[Entries provided]:
—————
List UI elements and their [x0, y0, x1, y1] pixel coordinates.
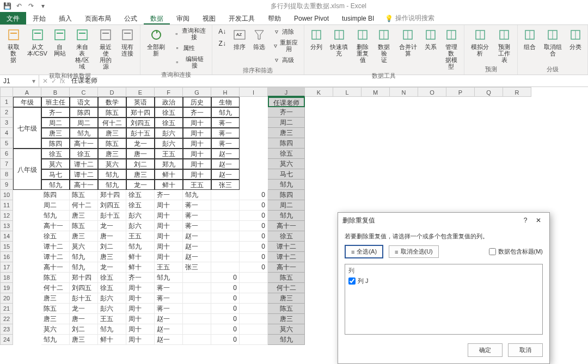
- ribbon-button[interactable]: 删除重复值: [353, 26, 372, 64]
- col-header[interactable]: Q: [475, 87, 503, 97]
- ribbon-button[interactable]: ▫查询和连接: [171, 26, 209, 41]
- cell[interactable]: 0: [240, 190, 268, 200]
- cell[interactable]: 谭十二: [70, 169, 98, 180]
- cell[interactable]: 陈五: [70, 190, 98, 200]
- cell[interactable]: 政治: [155, 97, 183, 107]
- ribbon-button[interactable]: 分类: [567, 26, 584, 51]
- cell[interactable]: 彭十五: [98, 211, 126, 221]
- tab-layout[interactable]: 页面布局: [78, 12, 118, 24]
- ribbon-button[interactable]: ▿清除: [270, 26, 300, 37]
- row-header[interactable]: 1: [0, 97, 13, 107]
- cell[interactable]: 彭六: [126, 211, 155, 221]
- cell[interactable]: 唐三: [70, 335, 98, 345]
- cell[interactable]: [183, 324, 211, 335]
- cell[interactable]: 0: [211, 273, 240, 283]
- tab-data[interactable]: 数据: [144, 12, 170, 24]
- cell[interactable]: 郑十四: [126, 107, 155, 118]
- cell[interactable]: 陈五: [268, 273, 305, 283]
- cell[interactable]: 马七: [268, 169, 305, 180]
- cell[interactable]: 刘二: [70, 324, 98, 335]
- col-header[interactable]: P: [446, 87, 475, 97]
- cell[interactable]: 周二: [268, 200, 305, 211]
- cell[interactable]: 0: [240, 221, 268, 231]
- cell[interactable]: 赵一: [183, 231, 211, 242]
- cell[interactable]: 高十一: [70, 180, 98, 190]
- ribbon-button[interactable]: 模拟分析: [468, 26, 492, 58]
- col-header[interactable]: F: [155, 87, 183, 97]
- cell[interactable]: 0: [240, 211, 268, 221]
- cell[interactable]: 刘四五: [126, 118, 155, 128]
- ribbon-button[interactable]: 获取数据: [3, 26, 24, 64]
- cell[interactable]: 齐一: [41, 107, 70, 118]
- cancel-icon[interactable]: ✕: [42, 77, 48, 85]
- cell[interactable]: [240, 335, 268, 345]
- cell[interactable]: [211, 231, 240, 242]
- cell[interactable]: 唐三: [41, 128, 70, 138]
- cell[interactable]: 龙一: [126, 180, 155, 190]
- cell[interactable]: 何十二: [41, 283, 70, 293]
- cell[interactable]: [183, 335, 211, 345]
- cell[interactable]: 0: [240, 252, 268, 262]
- ribbon-button[interactable]: ▿重新应用: [270, 38, 300, 53]
- cell[interactable]: 齐一: [183, 107, 211, 118]
- cell[interactable]: [240, 283, 268, 293]
- tab-formula[interactable]: 公式: [118, 12, 144, 24]
- cell[interactable]: 王五: [98, 314, 126, 324]
- cell[interactable]: 何十二: [98, 118, 126, 128]
- cell[interactable]: 陈五: [41, 273, 70, 283]
- cell[interactable]: 唐三: [70, 211, 98, 221]
- cell[interactable]: 鲜十: [126, 262, 155, 273]
- row-header[interactable]: 20: [0, 293, 13, 304]
- cell[interactable]: 郑十四: [70, 273, 98, 283]
- redo-icon[interactable]: ↷: [26, 1, 36, 11]
- cell[interactable]: 彭六: [155, 128, 183, 138]
- cell[interactable]: [240, 304, 268, 314]
- cell[interactable]: 蒋一: [183, 221, 211, 231]
- tab-home[interactable]: 开始: [26, 12, 52, 24]
- ribbon-button[interactable]: 自网站: [51, 26, 69, 58]
- formula-input[interactable]: 任课老师: [68, 76, 588, 85]
- row-header[interactable]: 16: [0, 252, 13, 262]
- cell[interactable]: 周十: [126, 293, 155, 304]
- help-icon[interactable]: ?: [519, 217, 532, 224]
- cell[interactable]: 徐五: [98, 273, 126, 283]
- row-header[interactable]: 5: [0, 138, 13, 149]
- cell[interactable]: 周十: [183, 169, 211, 180]
- cell[interactable]: [211, 262, 240, 273]
- cell[interactable]: 徐五: [268, 231, 305, 242]
- cell[interactable]: 英语: [126, 97, 155, 107]
- ribbon-button[interactable]: 从文本/CSV: [26, 26, 48, 58]
- cell[interactable]: 周十: [126, 304, 155, 314]
- cell[interactable]: 0: [211, 283, 240, 293]
- col-header[interactable]: B: [41, 87, 70, 97]
- cell[interactable]: 0: [211, 314, 240, 324]
- cell[interactable]: 赵一: [211, 169, 240, 180]
- cell[interactable]: 邹九: [268, 180, 305, 190]
- cell[interactable]: 陈四: [268, 190, 305, 200]
- row-header[interactable]: 11: [0, 200, 13, 211]
- ribbon-button[interactable]: 现有连接: [118, 26, 136, 58]
- cell[interactable]: 徐五: [155, 118, 183, 128]
- cell[interactable]: 徐五: [126, 200, 155, 211]
- cell[interactable]: 周十: [155, 231, 183, 242]
- cell[interactable]: 陈五: [41, 304, 70, 314]
- cell[interactable]: 0: [240, 200, 268, 211]
- col-header[interactable]: E: [126, 87, 155, 97]
- cell[interactable]: 齐一: [126, 273, 155, 283]
- cell[interactable]: 刘四五: [70, 283, 98, 293]
- cell[interactable]: 王五: [183, 180, 211, 190]
- cell[interactable]: 王五: [126, 231, 155, 242]
- ribbon-button[interactable]: 来自表格/区域: [71, 26, 94, 71]
- row-header[interactable]: 13: [0, 221, 13, 231]
- fx-icon[interactable]: fx: [60, 77, 65, 85]
- cell[interactable]: 周十: [126, 283, 155, 293]
- cell[interactable]: 张三: [183, 262, 211, 273]
- cell[interactable]: 徐五: [98, 283, 126, 293]
- cell[interactable]: 周二: [41, 200, 70, 211]
- tab-insert[interactable]: 插入: [52, 12, 78, 24]
- sort-asc-button[interactable]: A↓: [216, 26, 229, 37]
- cell[interactable]: 蒋一: [183, 200, 211, 211]
- cell[interactable]: 彭六: [155, 138, 183, 149]
- tab-help[interactable]: 帮助: [261, 12, 287, 24]
- filter-button[interactable]: 筛选: [250, 26, 268, 51]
—————
[Try it]:
Look over the listing and say how many lines hold the string "formula". Nothing but the number is needed.

[Worked solution]:
2